I was brought in to maintain your arm, back in Siberia.

Running away was never something I was good at.

You saved my life.

I was always on your side, Barnes.

She clung to him like the cold in his bones, a constant reminder of where he was, what he was, what he had been. Her voice, her face, her words. All of it tugged and pulled at him in ways that left his head throbbing, his frustration bubbling over as he tried to make sense of it all. He couldn't forget her, of all the things in his life he had been able to forget, he couldn't shake this girl. Katrina – Katie, she had called herself. Kat, a flicker of memory had informed him, someone had called her Kat. She hadn't used that name when she had found him, but it had come back.

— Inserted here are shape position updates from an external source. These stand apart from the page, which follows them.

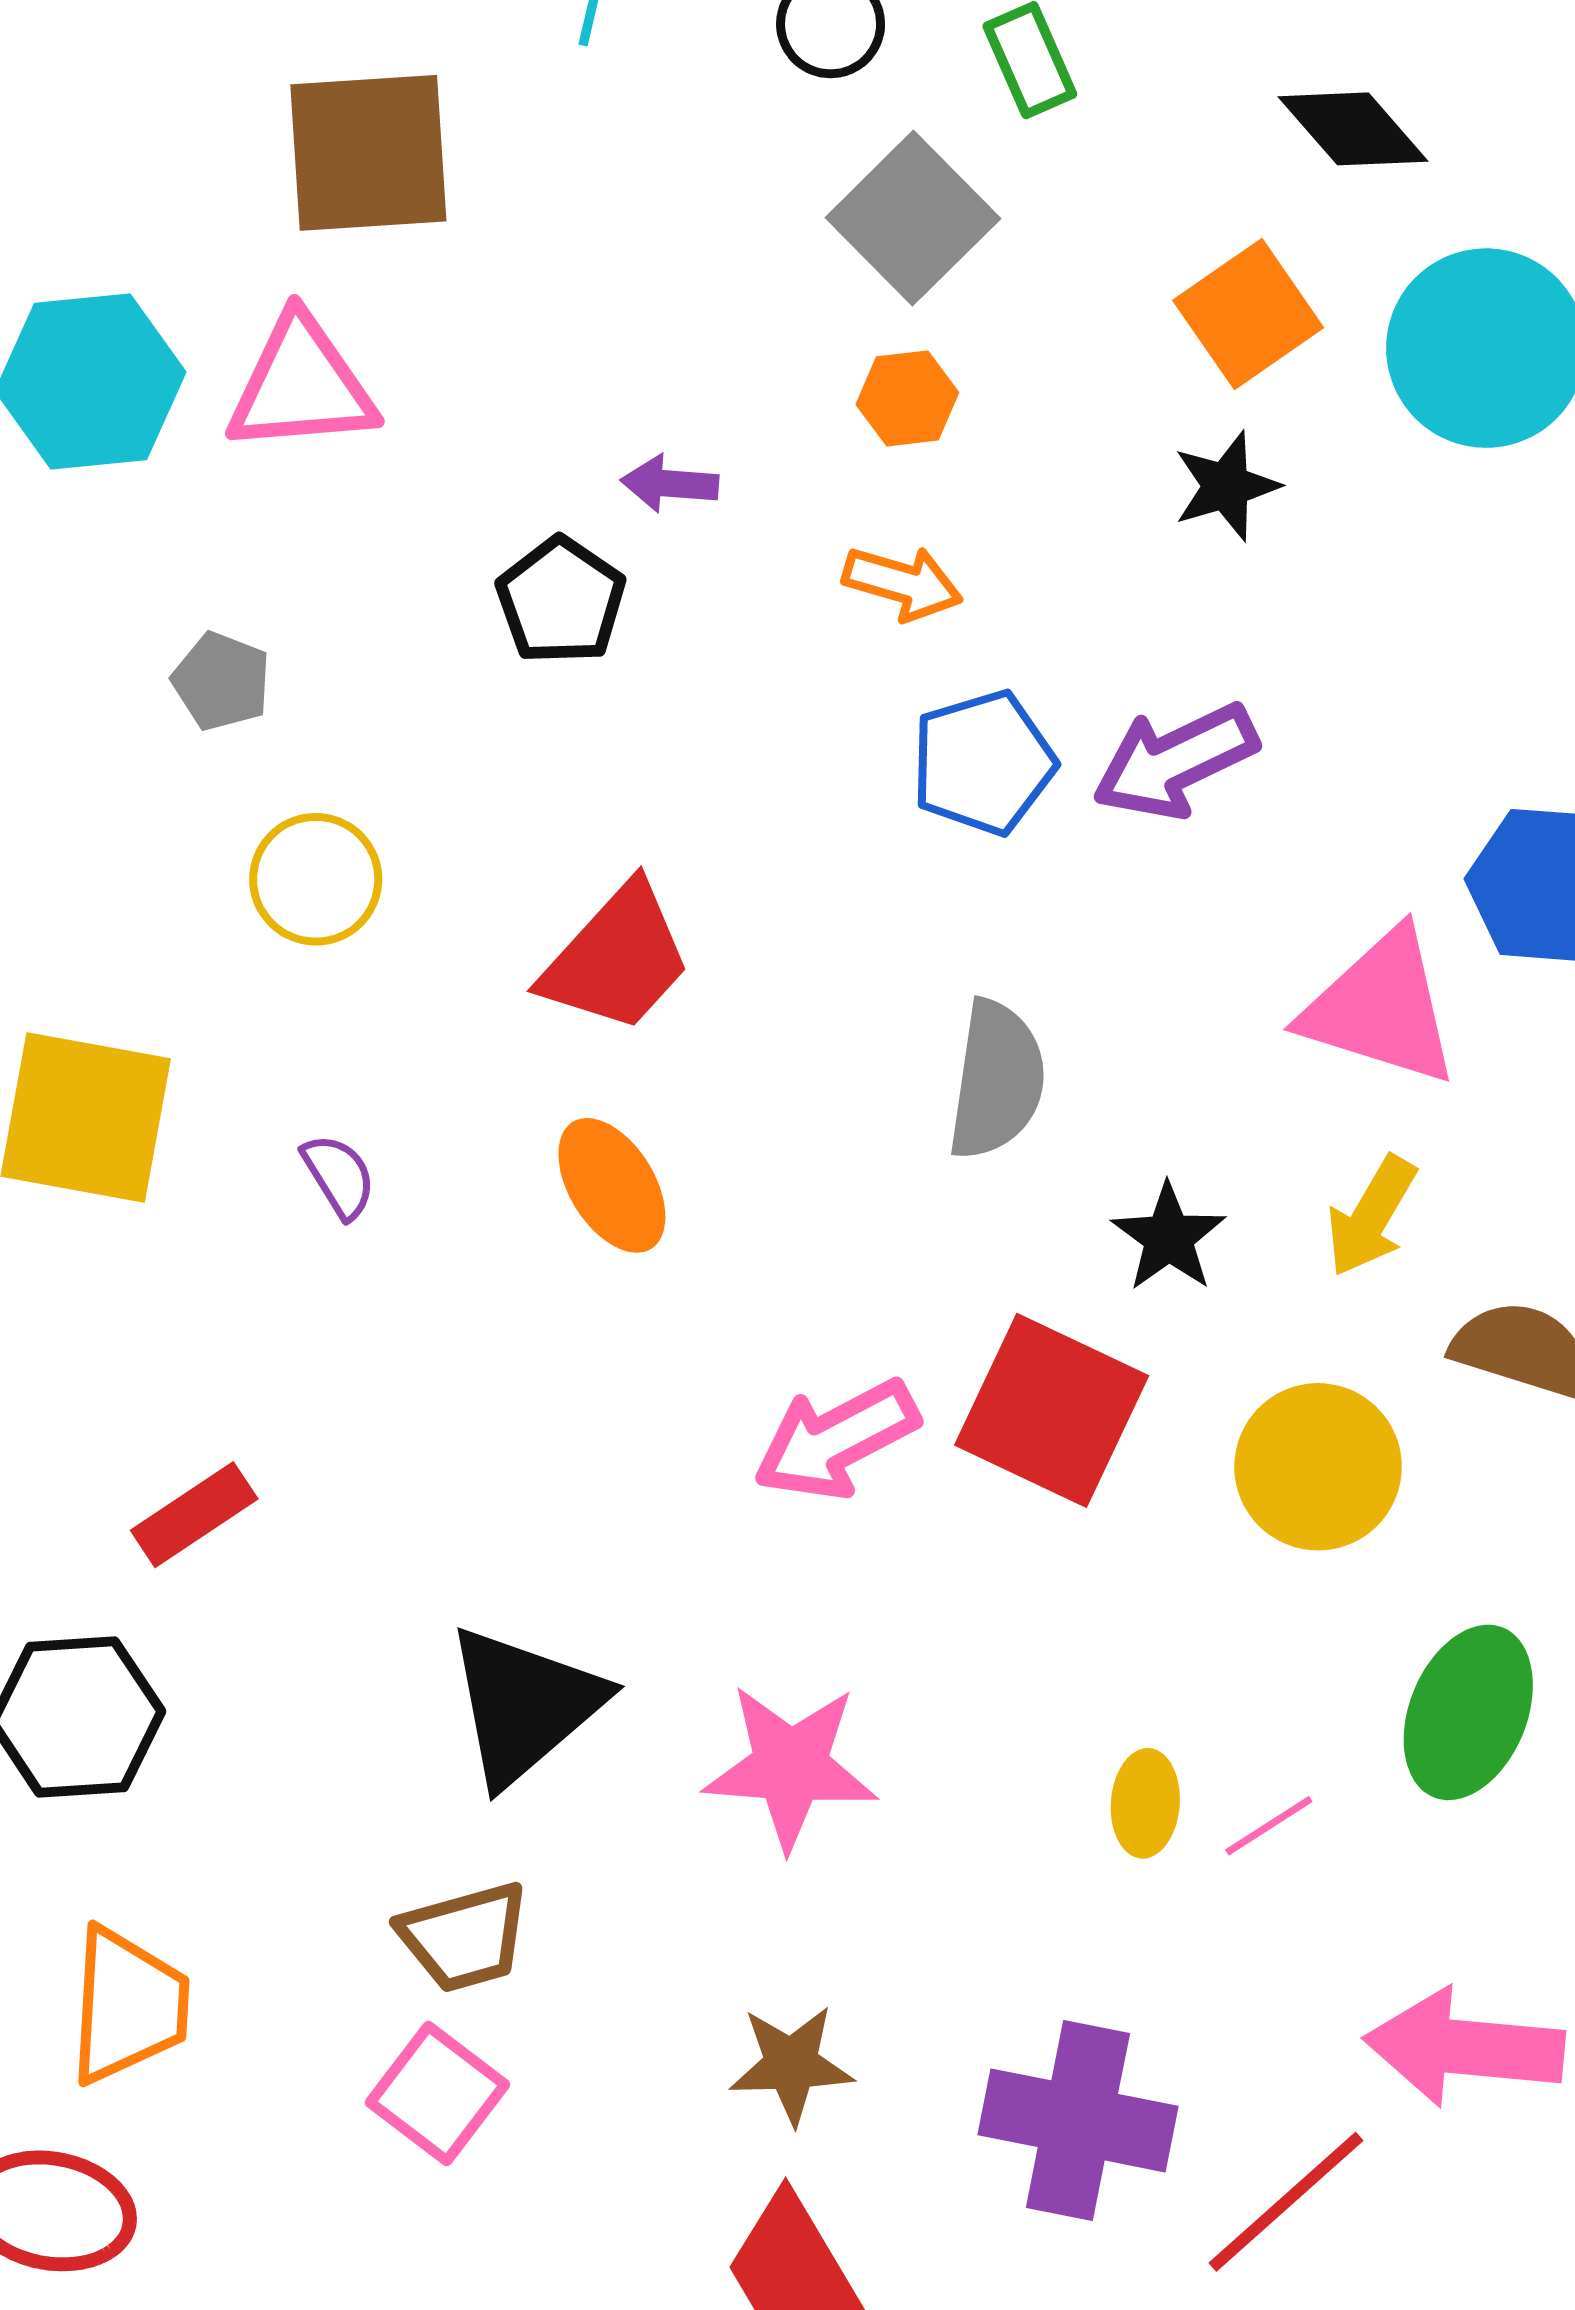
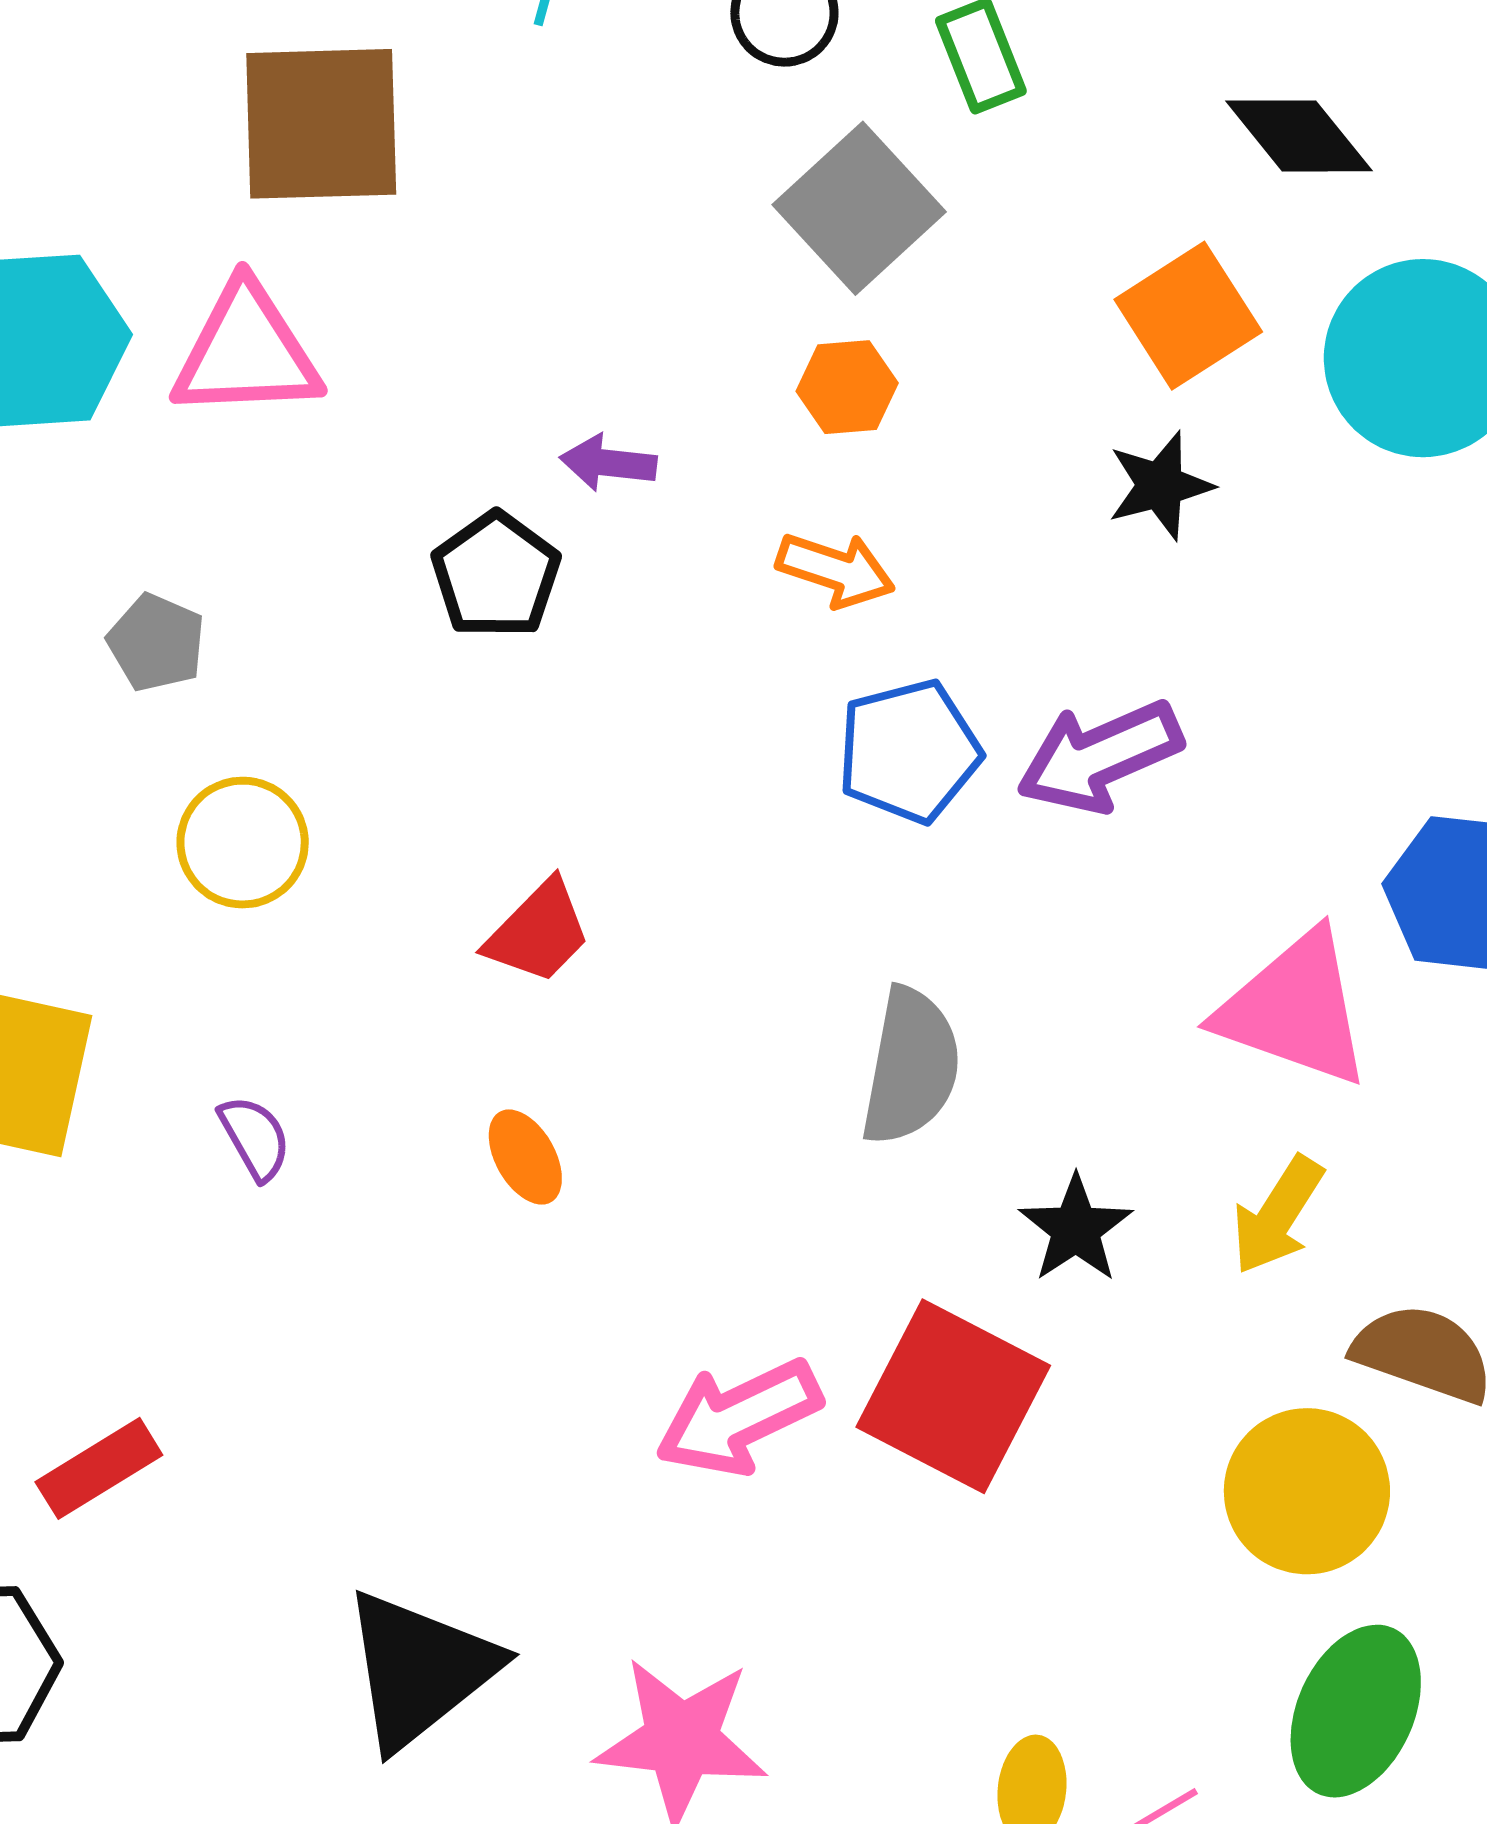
red trapezoid: (617, 958) -> (538, 932), size x0.7
orange ellipse: (612, 1185) -> (525, 1157), size x0.7
yellow circle: (1318, 1467) -> (1307, 1491), moved

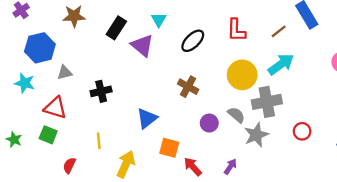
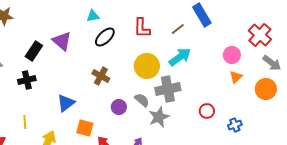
cyan triangle: (159, 20) -> (93, 16), moved, turned 48
black rectangle: (116, 28) -> (34, 51), moved
red circle: (302, 131) -> (207, 111), moved

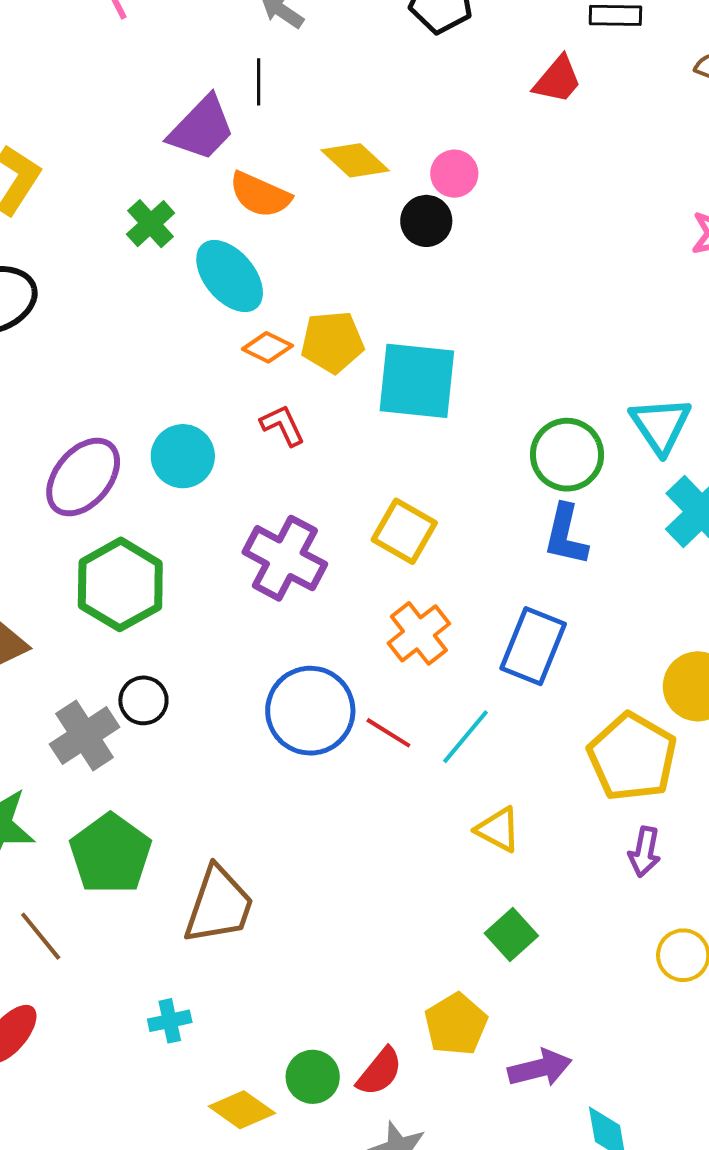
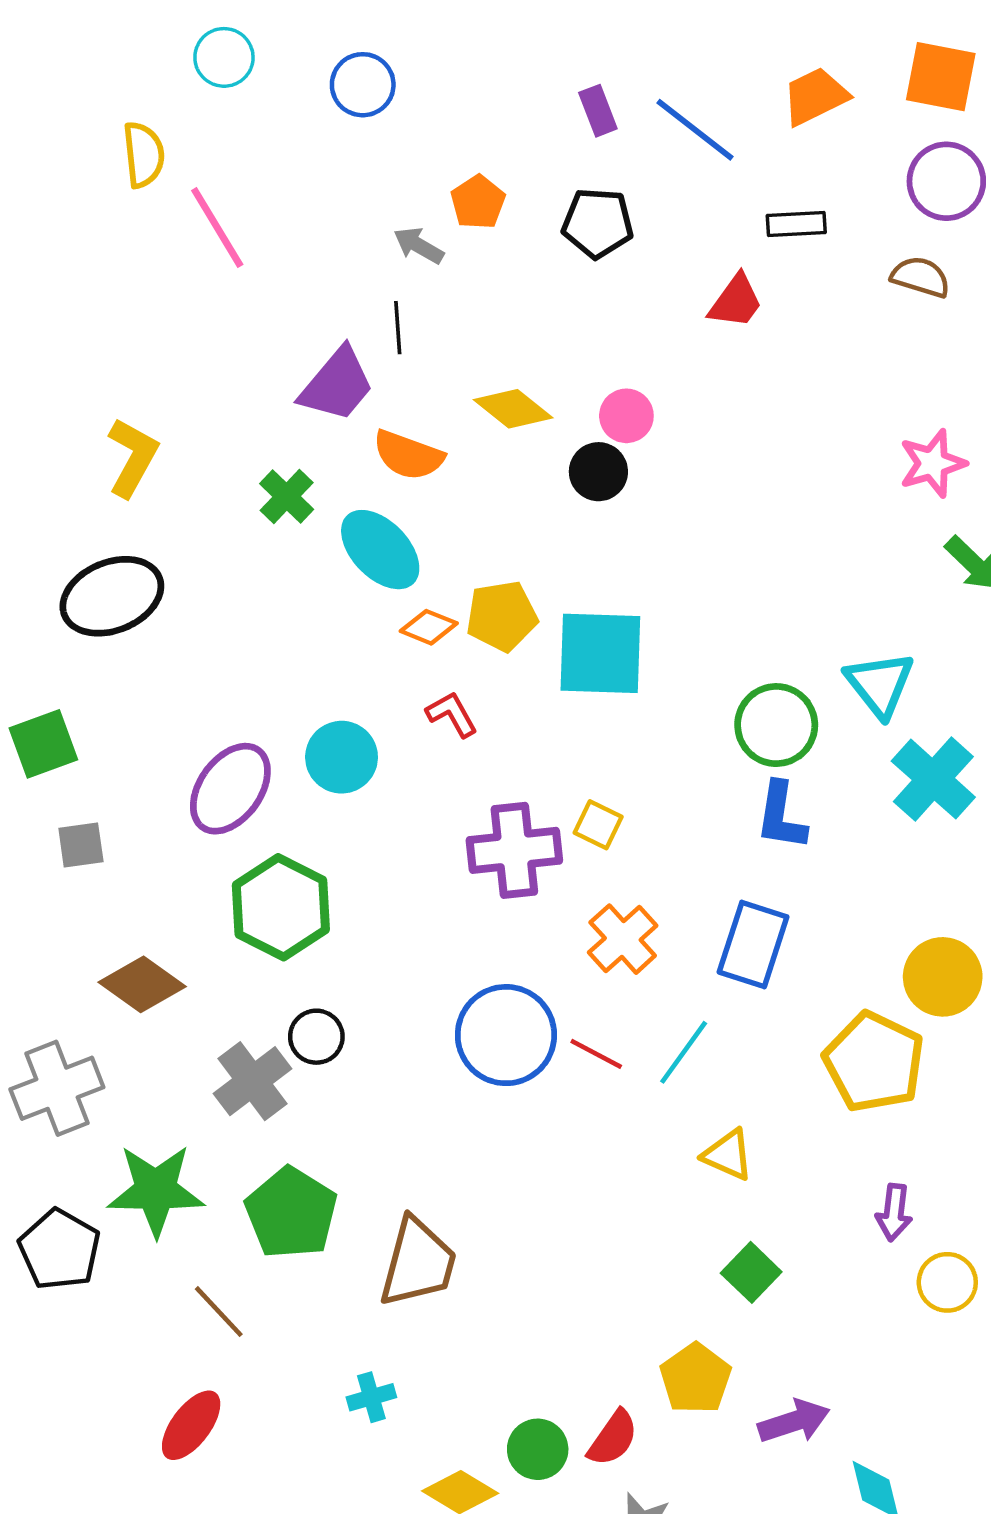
yellow square: (404, 531) -> (598, 825), size x0.7
purple cross: (285, 558) -> (514, 850), moved, turned -30
purple arrow: (645, 852) -> (894, 1212), moved

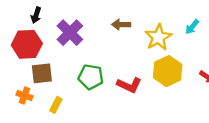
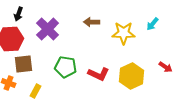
yellow star: (158, 37) -> (124, 33), turned 30
yellow hexagon: (168, 71) -> (132, 76), moved

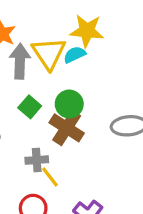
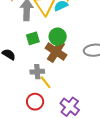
green square: (30, 107) -> (33, 38), turned 32

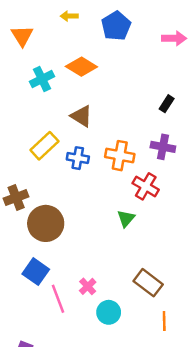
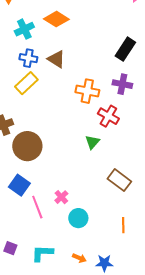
black rectangle: (167, 104) -> (125, 49), size x1.6
blue cross: (78, 158) -> (28, 58), moved
brown rectangle: (148, 283) -> (119, 180), moved

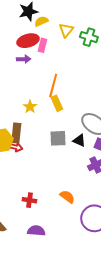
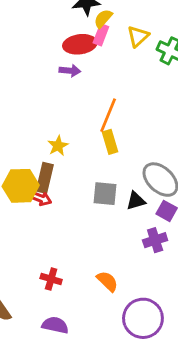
yellow semicircle: (41, 21) -> (103, 19), turned -32
pink rectangle: (43, 45) -> (101, 35), moved
yellow star: (30, 107) -> (58, 146), moved
black triangle: (79, 140) -> (136, 201), turned -48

It wasn't the only thing that had come back. Her sudden appearance that day had triggered such an aggressive flood of memories that he had been left reeling for weeks. Things he had forgotten, or been made to forget, things that he had done and heard and experienced – they resurfaced in snippets, flashes. Like torn pages of a novel that he was trying to piece back into an order that would form a coherent narrative.

He should run from this, all of this. The memories of that place and who he had been, they all threatened to pull him back there. He knew he needed to move on, but he didn't know how. He didn't know who he was supposed to be. James Buchanan Barnes was a dead man, a museum exhibit. A war hero.

And now he knew for certain there was someone else looking for him. Looking for the man he had been. He could guess who it was.

He couldn't face that.

He was no hero. He didn't even know if the man they wanted to find still existed, beneath the programming and the memory alterations and half a century of heinous deeds. If he wanted to find that man again, he would have to confront things he wasn't ready to face.